The enduring nature of this interpretation of Leopold’s original perspective published in mid-century America has had far-reaching implications, as future environmentalists were influenced by his words in the following decades.
However, Millstein argued that when examining Leopold’s actions throughout his life, it is clearly impossible for Leopold to have intended for this interpretation. From his writing, readers gathered that actions are wrong if they do not benefit the entire community or that individual outcomes should be sacrificed for the good of the collective. However, Leopold meant something different entirely, according to Millstein. Rather, in addition to the obligations that humans have toward other humans, there exists also an obligation to protect and promote the capacity of land communities.
“Why should we undertake efforts to protect and restore the natural environment?” — Millstein posed the question before going on to answer it. The individual is a member of a community of interdependent parts. Protecting the health of the land that human societies exist on also protects the capacity of the environment for self-renewal, which comes back to benefit humanity in the end, according to Millstein.

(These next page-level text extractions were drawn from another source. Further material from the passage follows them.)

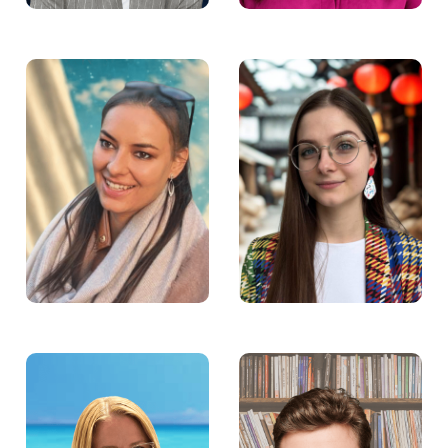
Marcelina Hernik –
Natalia Gozłowska –
Specjalistka ds.
Asystentka Zarządu
dostępności w
Fundacji Aktywności
Fundacji Aktywności
Zawodowej
Zawodowej
Ewa Wiśniewska –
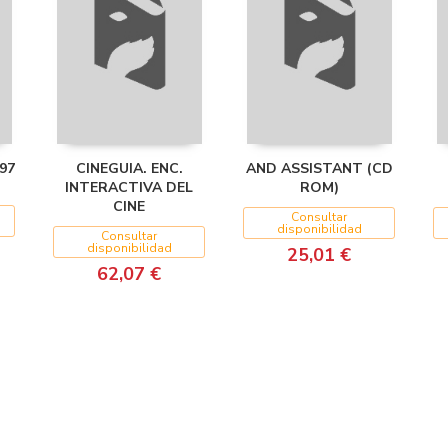
97
CINEGUIA. ENC.
AND ASSISTANT (CD
INTERACTIVA DEL
ROM)
CINE
Consultar
disponibilidad
Consultar
disponibilidad
25,01 €
62,07 €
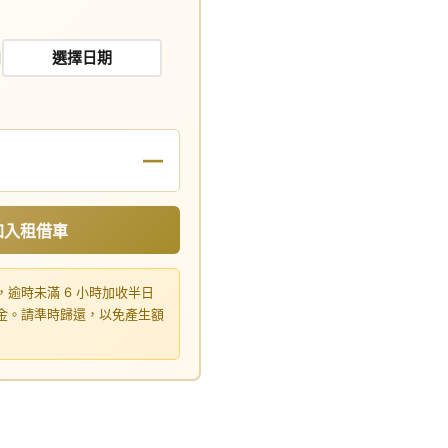
日
—
加入租借車
，逾時未滿 6 小時加收半日
租金。請準時歸還，以免產生額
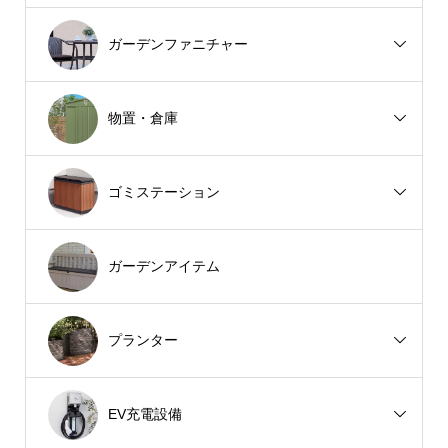
ガーデンファニチャー
物置・倉庫
ゴミステーション
ガーデンアイテム
プランター
EV充電設備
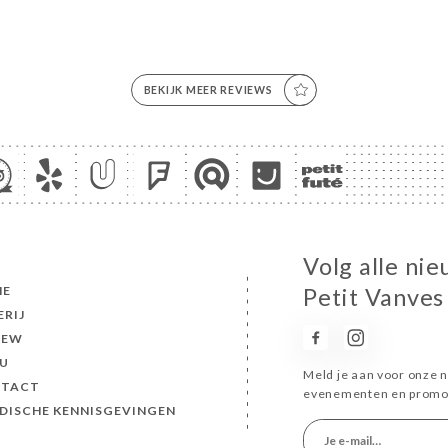
BEKIJK MEER REVIEWS
Volg alle nie
ME
Petit Vanves
ERIJ
IEW
U
Meld je aan voor onze n
TACT
evenementen en promot
IDISCHE KENNISGEVINGEN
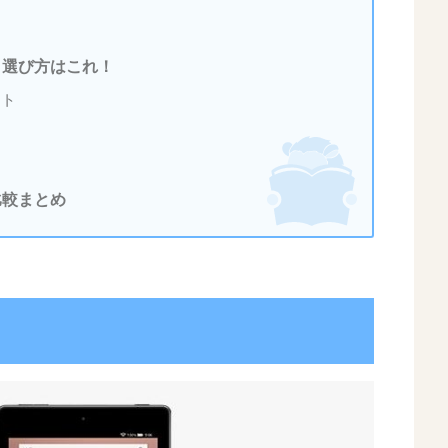
選ぶ？選び方はこれ！
ット
の比較まとめ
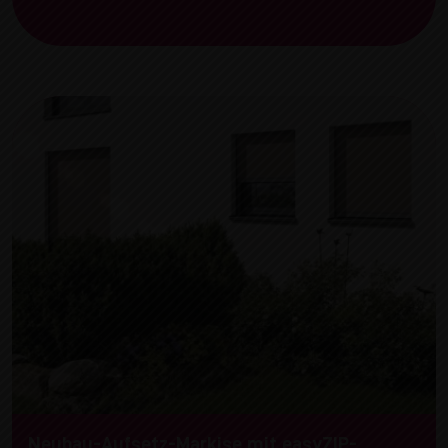
Neubau-Aufsetz-Markise mit easyZIP-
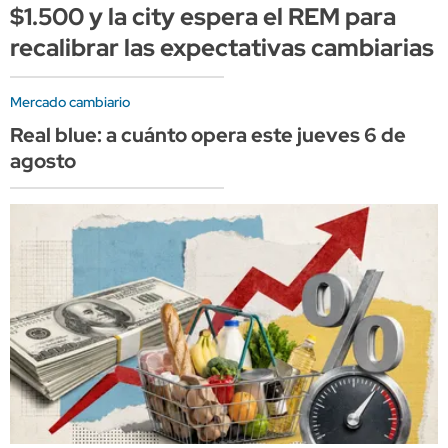
$1.500 y la city espera el REM para
recalibrar las expectativas cambiarias
Mercado cambiario
Real blue: a cuánto opera este jueves 6 de
agosto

“In human communities, we accept limitations on our freedom of action and rules of social conduct, because we are parts of competing and cooperating interdependent human communities,” Millstein said.
Drawing from the disciplines of history and ecology, Millstein argued that we should extend our understanding of the interdependence between beings to include not just humans but the other members of our land communities — soils, waters, plants and animals.
The existence of bees was used as one example. Various crops and flowers grown by humans are dependent on bees for pollination, and yet there are a variety of threats to bees that are also caused by humans, such as pesticides and climate change.
“Harmful interactions with bees make them vulnerable, and that vulnerability is important, because it makes them dependent on us — on human actions — and what we do or don’t do,” Millstein said. “The key point is to recognize and act on obligations to the land over and above self interest.”
If we are capable of accepting limits on our personal freedoms and obligations to other human beings in order to participate in society, consistency demands that we expand these ethics to include the land, which we share an interdependent relationship with.
“Each of us has a role to play, especially with the ongoing climate crisis, rapid extinction of species and loss of habitat,” Millstein said. “We need, more than ever, to understand that we cannot just focus on ourselves.”
When the conversation shifted toward recent political developments and the light they have shed on the environmentally destructive actions, as well as policies pursued by a small number of individuals with vast amounts of wealth and power, Millstein voiced a call to action.
“It is up to the rest of us,” Millstein said. “We [are greater than] them in numbers. If I had the most grandiose hope for the book, I’d hope that we all start to say that [this kind of policy] isn’t in our best interest, and it is not in our community’s best interest.”